How Vertica handles semi-structured data even if loaded from different file formats - vertica

My understanding about semi-structured data handling in Vertica is that if data is say like this (in json)
{
"f1":1,
"f2":"hello",
"f3":false,
"f4":2
}
then a flextable is created with two columns __identity__ and __raw__. __identify__ will have 4 fields (I suppose integers 1,2,3,4) and __raw__ will be raw representation of data (1, hello,false and 2).
I can also load data in a csv file in the same flextable eg 2, hello2, true, 3. How does Vertica decide which field maps to which column (eg. both f1 and f4) are int.

Well, nothing beats having a Vertica SQL prompt ready (and the privilege to create a database object ...) to try and find out.
With JSON, the field names are in the structure: key-value pairs.
With CSV, the first line of the data file needs to have the column names - which I add below ...
-- connecting with VSQL,
$ vsql -h localhost -d sbx -U dbadmin -w pwd
$ vsql -h localhost -d sbx -U dbadmin -w pwd
Welcome to vsql, the Vertica Analytic Database interactive terminal.

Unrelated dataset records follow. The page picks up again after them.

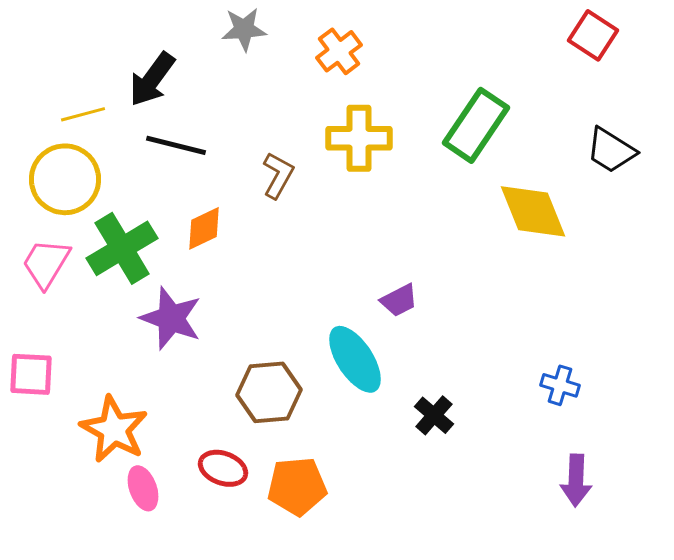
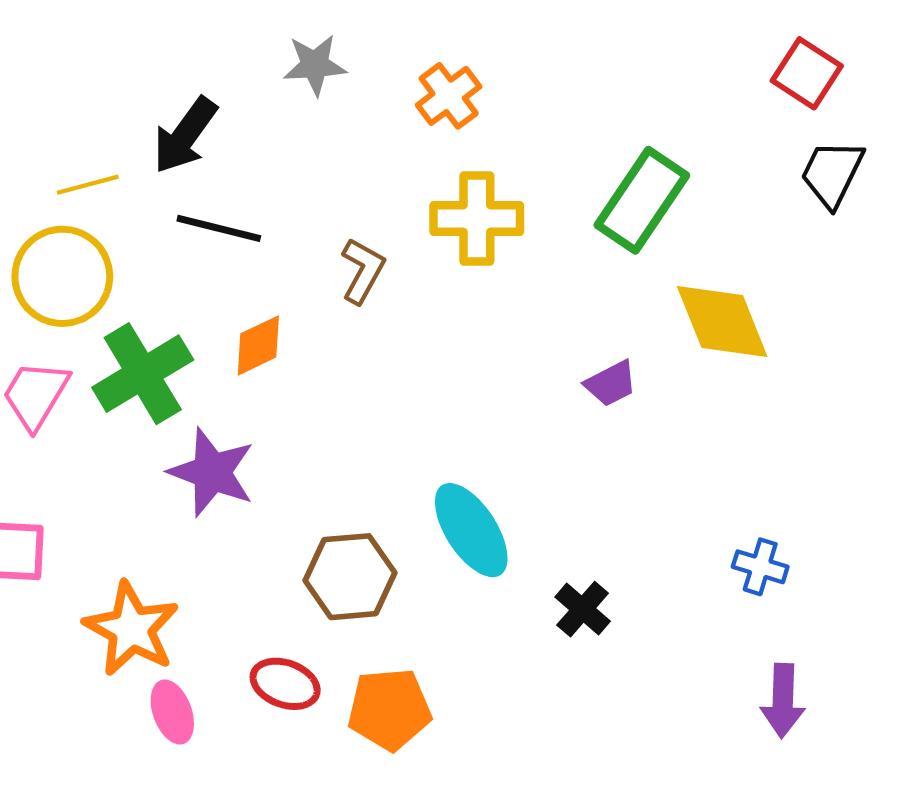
black trapezoid: (611, 150) -> (832, 173), moved, turned 84
purple trapezoid: (399, 300) -> (611, 383), moved

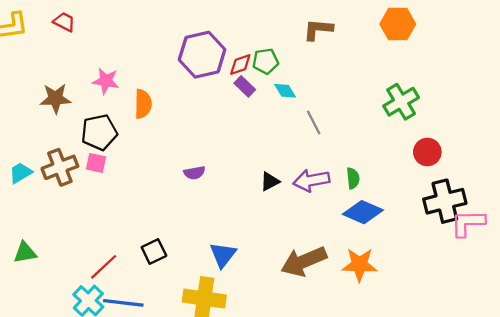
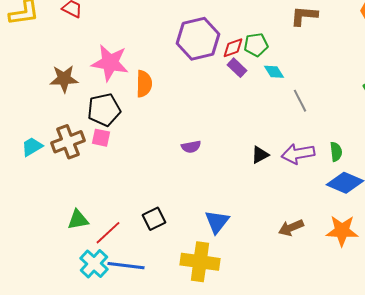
pink star: (106, 81) -> (110, 63), size x1.5
green triangle: (25, 253) -> (78, 220), moved
brown arrow: (304, 261) -> (291, 228), size x0.6

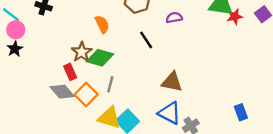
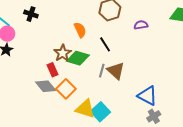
black line: (146, 40) -> (105, 44), moved
brown triangle: (172, 82) -> (116, 71), moved, turned 30
gray line: (110, 84) -> (102, 71), moved
blue triangle: (170, 113) -> (147, 96), moved

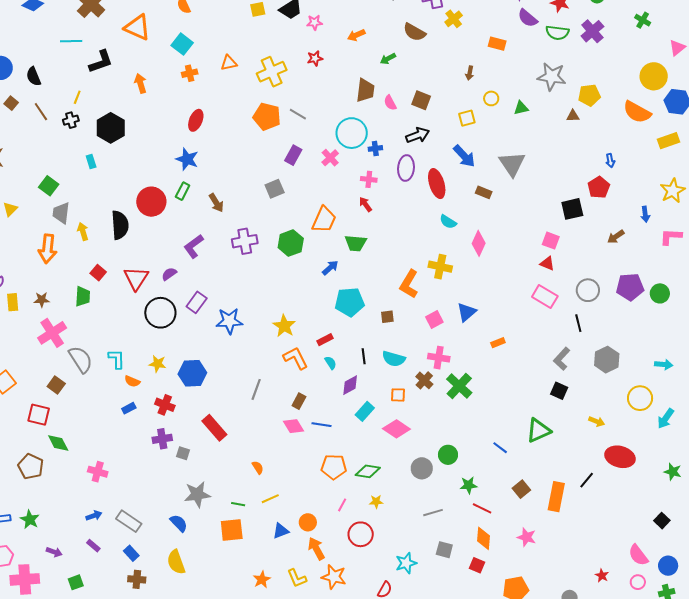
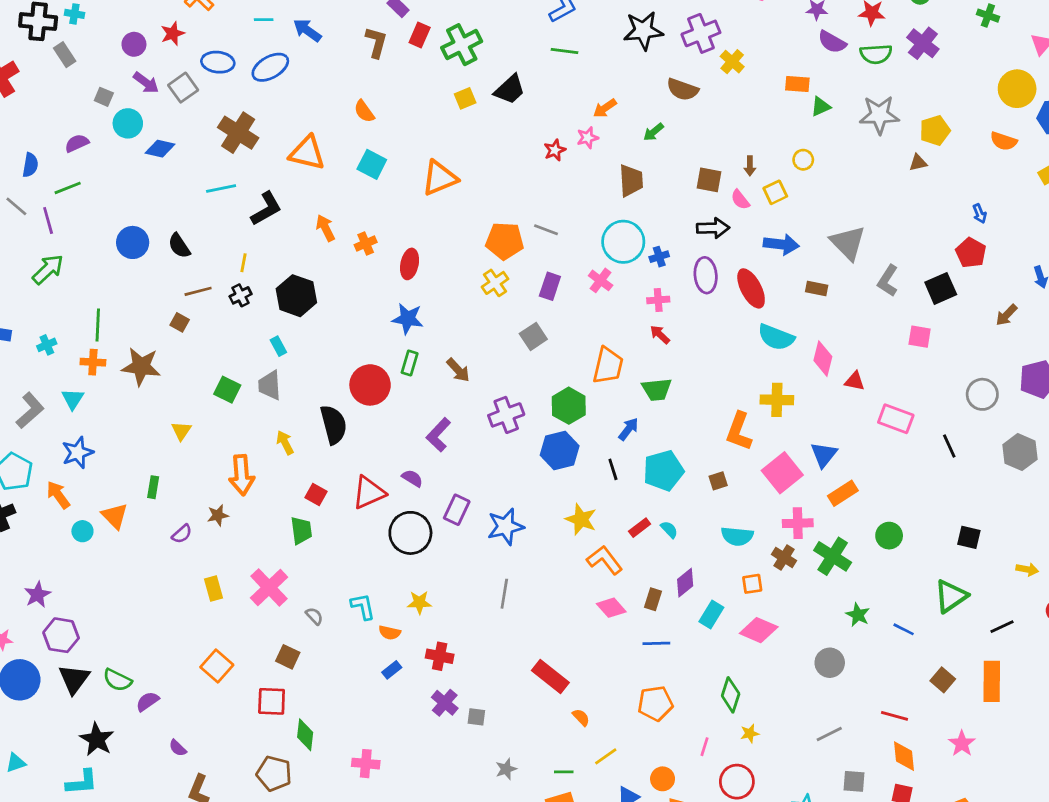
pink star: (315, 22) -> (588, 138), moved
orange triangle: (229, 63) -> (440, 178), size x1.6
yellow cross: (272, 72) -> (495, 283), moved, size x0.7
orange cross: (190, 73) -> (366, 243), moved
brown arrow: (470, 73) -> (750, 166), moved
brown square: (11, 103) -> (180, 322), moved
pink semicircle: (390, 103) -> (740, 200), moved
green triangle: (521, 108) -> (821, 107), moved
brown line: (41, 112) -> (198, 291), turned -60
orange semicircle: (637, 112) -> (1004, 141), size x0.7
black arrow: (418, 135) -> (713, 228), turned 30
blue arrow: (464, 156) -> (781, 244), turned -30
gray trapezoid: (61, 213) -> (270, 385), moved
cyan semicircle: (448, 222) -> (776, 337), size x1.5
red triangle: (547, 263) -> (855, 381), moved
purple semicircle: (169, 274) -> (412, 478), turned 77
red triangle: (136, 278) -> (369, 493), turned 44
pink rectangle: (545, 296) -> (896, 419), moved
brown star: (42, 300) -> (218, 515), moved
yellow rectangle: (13, 302) -> (213, 589), moved
pink square: (434, 320) -> (782, 473), size x1.6
black line: (578, 323) -> (949, 446), moved
orange rectangle: (498, 343) -> (843, 493), moved, size x1.5
black line: (364, 356) -> (613, 469), moved
gray semicircle: (81, 359) -> (314, 616), size x0.5
gray L-shape: (562, 359) -> (888, 281), moved
gray hexagon: (607, 360) -> (1020, 452), moved
cyan semicircle: (331, 363) -> (669, 530), moved
blue hexagon: (192, 373) -> (560, 451), moved
gray line: (256, 389) -> (504, 594), moved
brown rectangle: (299, 401) -> (653, 599), moved
pink diamond: (293, 426) -> (611, 608), moved
red rectangle: (214, 428) -> (550, 677), moved
purple cross: (162, 439) -> (445, 703), turned -30
green diamond: (58, 443) -> (305, 735), turned 45
green circle: (448, 455) -> (889, 536), moved
orange pentagon: (334, 467) -> (655, 703), moved
gray circle: (422, 468) -> (830, 663), moved
green diamond: (368, 471) -> (731, 695), turned -70
black line: (587, 480) -> (1002, 627), moved, turned 36
green star: (468, 485) -> (858, 615), moved, turned -30
gray star: (197, 494) -> (506, 769), size x0.6
pink star: (527, 537) -> (962, 744), turned 30

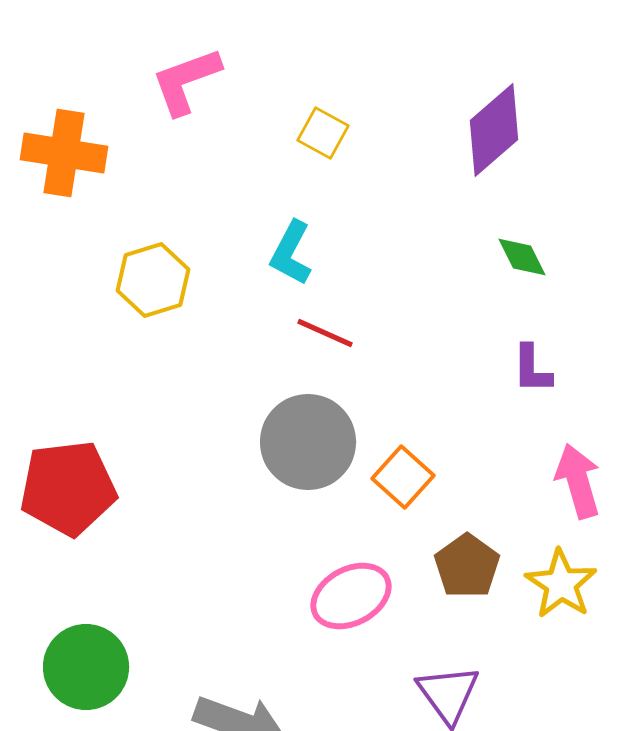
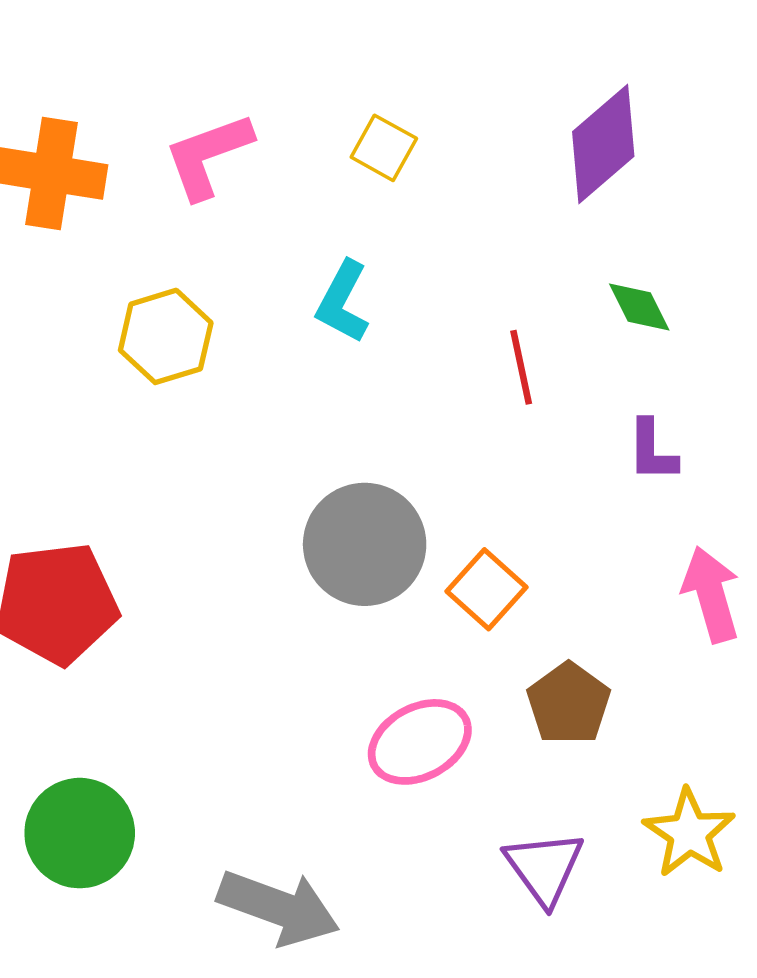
pink L-shape: (186, 81) -> (208, 156), moved
red line: (325, 333) -> (521, 367), moved, turned 54
yellow star: (561, 584) -> (689, 833), moved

Type: \h or \? for help with vsql commands
\g or terminate with semicolon to execute query
\q to quit
sbx=> -- create the flex table
sbx=> CREATE FLEX TABLE flx();
CREATE TABLE
sbx=> -- load the flex table from stdin - data handed in-line - using your input
sbx=> COPY flx FROM stdin PARSER fjsonparser();
Enter data to be copied followed by a newline.
End with a backslash and a period on a line by itself.
>> {
>> "f1":1,
>> "f2":"hello",
>> "f3":false,
>> "f4":2
>> }
>> \.
-- test the load ...
sbx=> SELECT f1,f2,f3,f4 FROM flx;
f1 | f2 | f3 | f4
----+-------+-------+----
1 | hello | false | 2
sbx=>-- load the CSV file - note that we need the title line,
sbx=>-- which I add, to have same values in the same fields
sbx=> COPY flx FROM stdin PARSER fcsvparser();
Enter data to be copied followed by a newline.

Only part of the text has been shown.